Portal (instructions within the Portal are clear and self-explanatory)
- Abstract title (should reflect the content of the presentation)
- Name, affiliation and contact details of the corresponding (presenting) Author
- Preferred presentation type (Oral presentation or Poster)
- Permission to publish your Abstract in the conference handbook which will be available online
- Acknowledgement that the presenting Author will register and attend the 11th Indo-Pacific Fish Conference and the Australian Society for Fish Biology 2023
Abstract (details are specified in the Template)
- Abstract title (same as in the portal)
- Names, affiliations and email addresses of the presenting Author and any Co-author(s)
- Abstract text (max. length 250 words, excluding Title, Authors and Biography)
- The completed Abstract in prescribed Template format should be uploaded as a Word document
Early submission of abstracts is recommended.

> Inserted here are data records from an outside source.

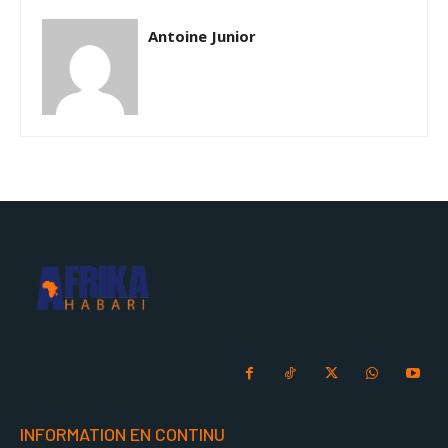
Antoine Junior
INFORMATION EN CONTINU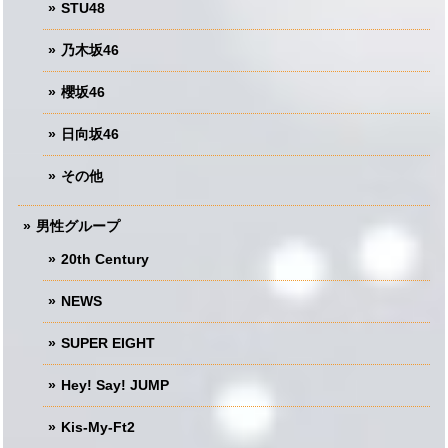
STU48
乃木坂46
櫻坂46
日向坂46
その他
男性グループ
20th Century
NEWS
SUPER EIGHT
Hey! Say! JUMP
Kis-My-Ft2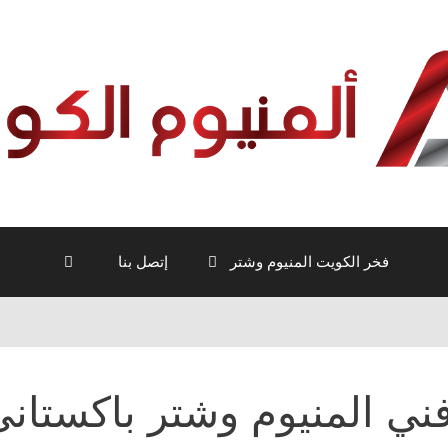
فخر الكويت المنيوم وشتر
إتصل بنا
ني المنيوم وشتر باكستان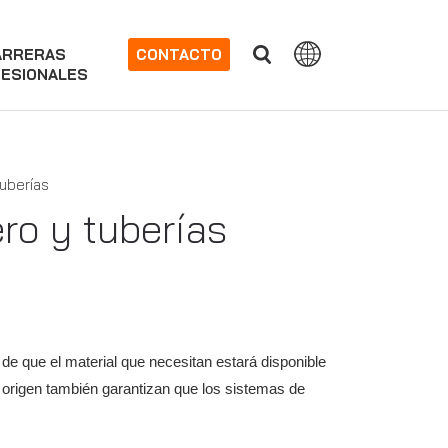
ARRERAS
CONTACTO
ESIONALES
tuberías
ro y tuberías
de que el material que necesitan estará disponible
 origen también garantizan que los sistemas de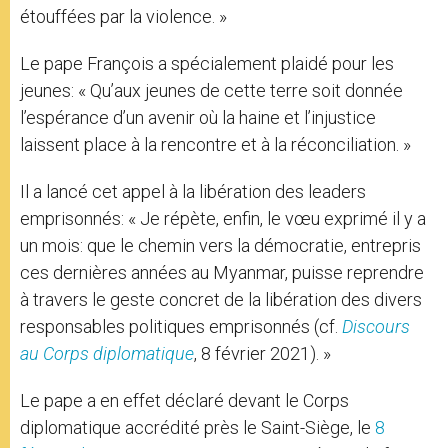
étouffées par la violence. »
Le pape François a spécialement plaidé pour les
jeunes: « Qu’aux jeunes de cette terre soit donnée
l’espérance d’un avenir où la haine et l’injustice
laissent place à la rencontre et à la réconciliation. »
Il a lancé cet appel à la libération des leaders
emprisonnés: « Je répète, enfin, le vœu exprimé il y a
un mois: que le chemin vers la démocratie, entrepris
ces dernières années au Myanmar, puisse reprendre
à travers le geste concret de la libération des divers
responsables politiques emprisonnés (cf.
Discours
au Corps diplomatique
, 8 février 2021). »
Le pape a en effet déclaré devant le Corps
diplomatique accrédité près le Saint-Siège, le
8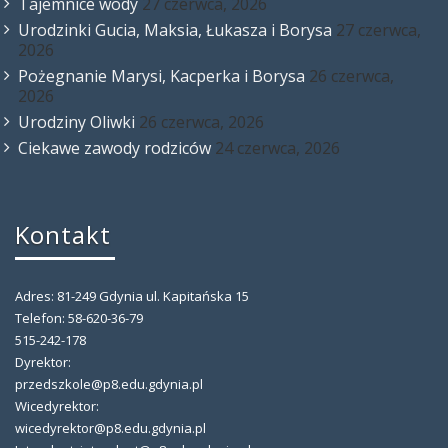
Tajemnice wody
27 czerwca, 2026
Urodzinki Gucia, Maksia, Łukasza i Borysa
27 czerwca,
2026
Pożegnanie Marysi, Kacperka i Borysa
26 czerwca,
2026
Urodziny Oliwki
26 czerwca, 2026
Ciekawe zawody rodziców
24 czerwca, 2026
Kontakt
Adres: 81-249 Gdynia ul. Kapitańska 15
Telefon: 58-620-36-79
515-242-178
Dyrektor:
przedszkole@p8.edu.gdynia.pl
Wicedyrektor:
wicedyrektor@p8.edu.gdynia.pl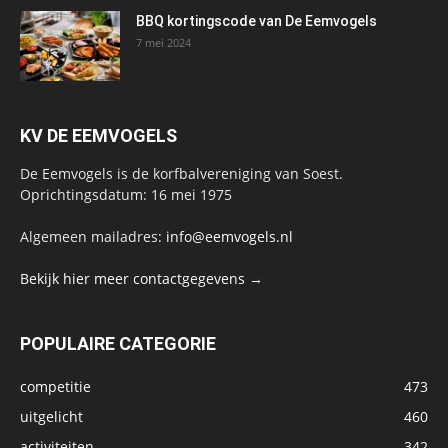
BBQ kortingscode van De Eemvogels
7 mei 2024
KV DE EEMVOGELS
De Eemvogels is de korfbalvereniging van Soest.
Oprichtingsdatum: 16 mei 1975
Algemeen mailadres:
info@eemvogels.nl
Bekijk hier meer contactgegevens →
POPULAIRE CATEGORIE
competitie
473
uitgelicht
460
activiteiten
342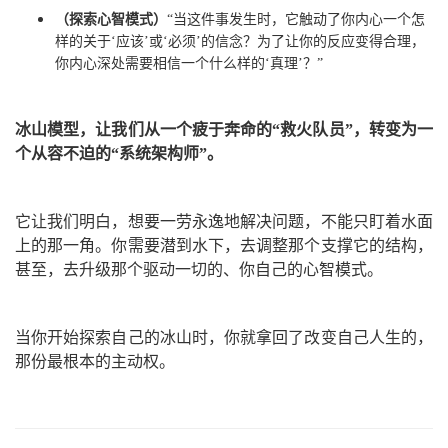
（
探索心智模式）
“当这件事发生时，它触动了你内心一个怎
样的关于‘应该’或‘必须’的信念？为了让你的反应变得合理，
你内心深处需要相信一个什么样的‘真理’？”
冰山模型，让我们从一个疲于奔命的“救火队员”，转变为一
个从容不迫的“系统架构师”。
它让我们明白，想要一劳永逸地解决问题，不能只盯着水面
上的那一角。你需要潜到水下，去调整那个支撑它的结构，
甚至，去升级那个驱动一切的、你自己的心智模式。
当你开始探索自己的冰山时，你就拿回了改变自己人生的，
那份最根本的主动权。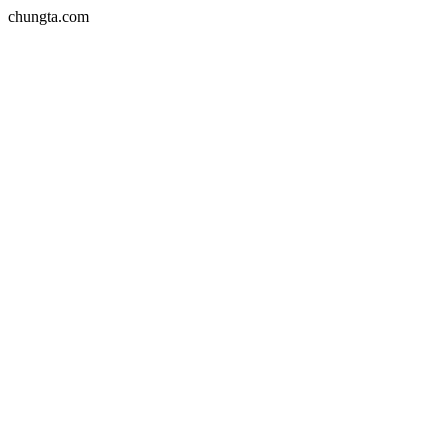
chungta.com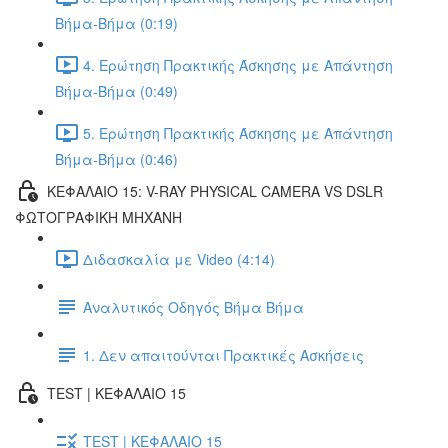
Βήμα-Βήμα (0:19)
4. Ερώτηση Πρακτικής Άσκησης με Απάντηση
Βήμα-Βήμα (0:49)
5. Ερώτηση Πρακτικής Άσκησης με Απάντηση
Βήμα-Βήμα (0:46)
ΚΕΦΑΛΑΙΟ 15: V-RAY PHYSICAL CAMERA VS DSLR
ΦΩΤΟΓΡΑΦΙΚΗ ΜΗΧΑΝΗ
Διδασκαλία με Video (4:14)
Αναλυτικός Οδηγός Βήμα Βήμα
1. Δεν απαιτούνται Πρακτικές Ασκήσεις
TEST | ΚΕΦΑΛΑΙΟ 15
TEST | ΚΕΦΑΛΑΙΟ 15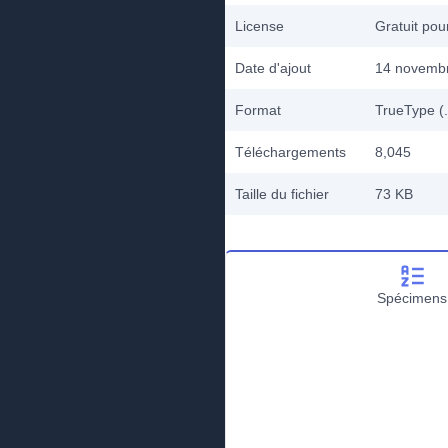
License
Gratuit po
Date d'ajout
14 novemb
Format
TrueType (.
Téléchargements
8,045
Taille du fichier
73 KB
Spécimens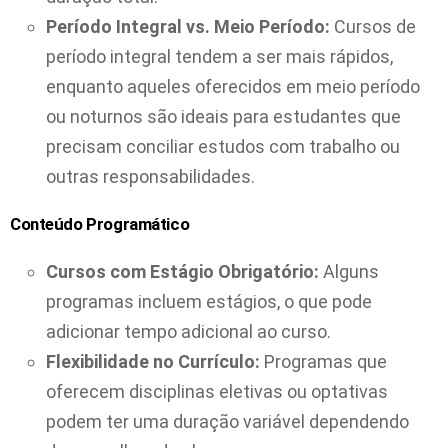
Período Integral vs. Meio Período:
Cursos de
período integral tendem a ser mais rápidos,
enquanto aqueles oferecidos em meio período
ou noturnos são ideais para estudantes que
precisam conciliar estudos com trabalho ou
outras responsabilidades.
Conteúdo Programático
Cursos com Estágio Obrigatório:
Alguns
programas incluem estágios, o que pode
adicionar tempo adicional ao curso.
Flexibilidade no Currículo:
Programas que
oferecem disciplinas eletivas ou optativas
podem ter uma duração variável dependendo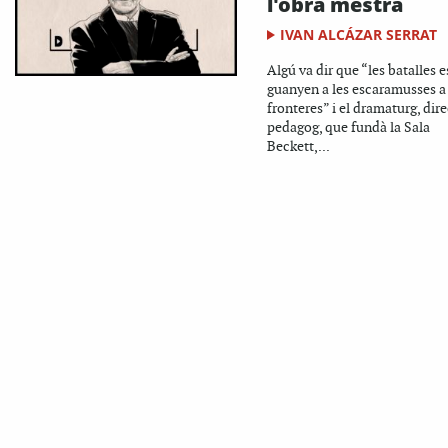
l'obra mestra
IVAN ALCÁZAR SERRAT
Algú va dir que “les batalles e
guanyen a les escaramusses a 
fronteres” i el dramaturg, dire
pedagog, que fundà la Sala
Beckett,...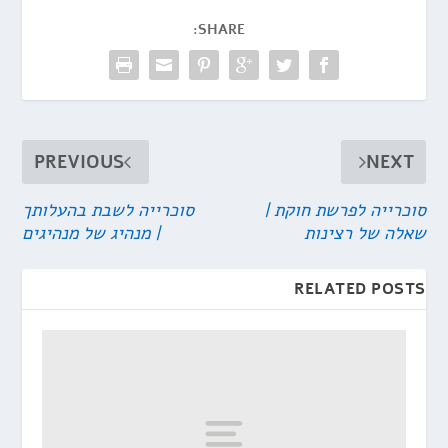
SHARE:
PREVIOUS
NEXT
סוכרייה לפרשת חוקת |
סוכרייה לשבת בהעלותך
שאלה של רצינות
| מנהיג של מנהיגים
RELATED POSTS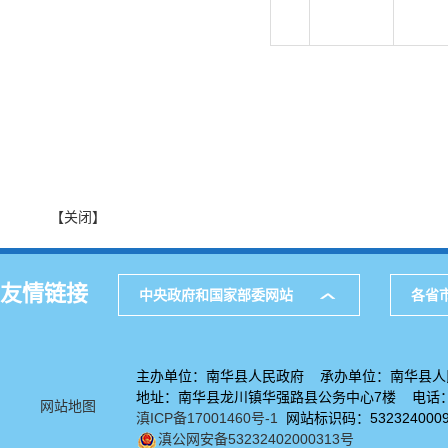
【关闭】
友情链接
中央政府和国家部委网站
各省
主办单位：南华县人民政府 承办单位：南华县人
地址：南华县龙川镇华强路县公务中心7楼 电话：08
网站地图
滇ICP备17001460号-1
网站标识码：532324000
滇公网安备53232402000313号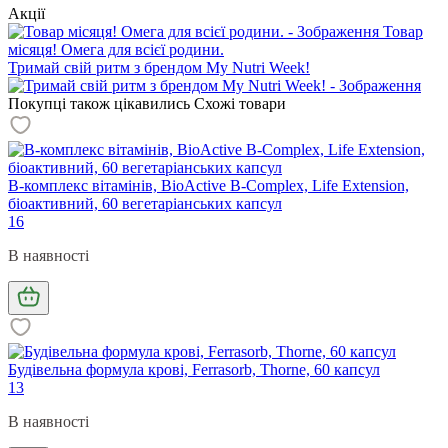
Акції
Товар
місяця! Омега для всієї родини.
Тримай свій ритм з брендом My Nutri Week!
Покупці також цікавились
Схожі товари
В-комплекс вітамінів, BioActive B-Complex, Life Extension,
біоактивний, 60 вегетаріанських капсул
16
В наявності
Будівельна формула крові, Ferrasorb, Thorne, 60 капсул
13
В наявності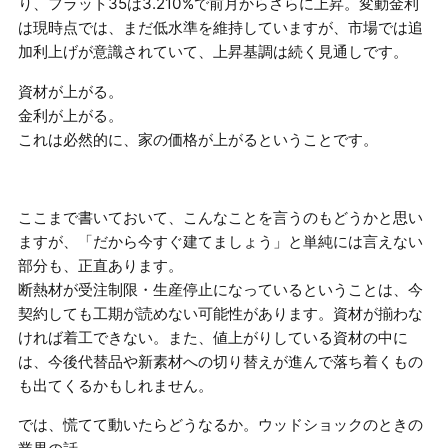
り、フラット35は3.210%で前月からさらに上昇。変動金利
は現時点では、まだ低水準を維持していますが、市場では追
加利上げが意識されていて、上昇基調は続く見通しです。
資材が上がる。
金利が上がる。
これは必然的に、家の価格が上がるということです。
ここまで書いておいて、こんなことを言うのもどうかと思い
ますが、「だから今すぐ建てましょう」と単純には言えない
部分も、正直あります。
断熱材が受注制限・生産停止になっているということは、今
契約しても工期が読めない可能性があります。資材が揃わな
ければ着工できない。また、値上がりしている資材の中に
は、今後代替品や新素材への切り替えが進んで落ち着くもの
も出てくるかもしれません。
では、慌てて動いたらどうなるか。ウッドショックのときの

The closing date is
11 June 2023 25 June 2023.
Once your Abstract has been accepted for a presentation at the 11th Indo-Pacific Fish Conference and the Australian Society for Fish Biology 2023, you are required to register and pay to attend before Author registration deadline 12 September 2023 to avoid being removed from the programme.
Please note: Early Bird Registrations close on 12 September 2023.
- Abstract template
Authors are required to download and use the 11th Indo-Pacific Fish Conference and the Australian Society for Fish Biology 2023 Abstract Template to format their Abstracts.
- The format of, and instructions for, the Template will need to be followed for the Abstract to be considered for review
- Abstracts must be submitted in Word format only.
- Abstract notification
Authors will be notified of the outcome of the review process by or before 12 July 2023.